What you should do: For the entries that follow, report how many lines include the word "Karışık" and add nothing.

Available data:
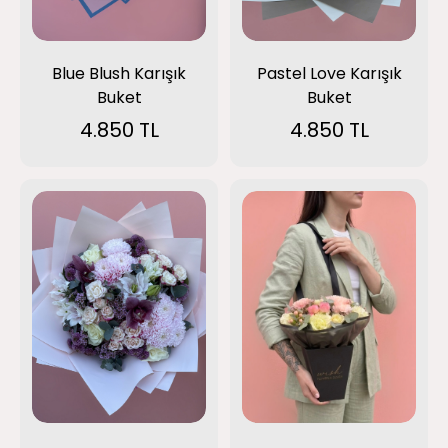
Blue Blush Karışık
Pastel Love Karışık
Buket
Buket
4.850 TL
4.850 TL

* * *

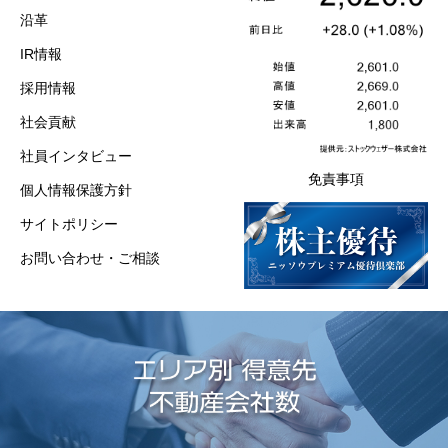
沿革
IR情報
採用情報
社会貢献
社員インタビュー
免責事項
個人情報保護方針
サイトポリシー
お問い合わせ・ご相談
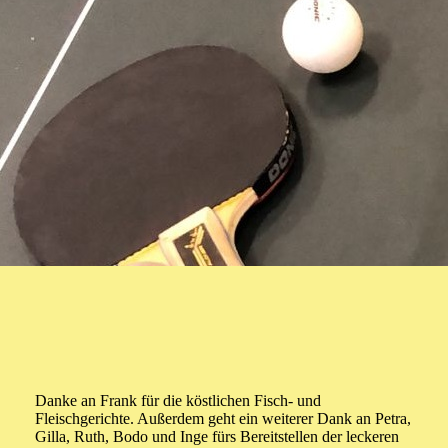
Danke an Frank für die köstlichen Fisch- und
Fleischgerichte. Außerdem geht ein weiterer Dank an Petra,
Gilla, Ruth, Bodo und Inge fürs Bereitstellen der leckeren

Result for this exercise: 2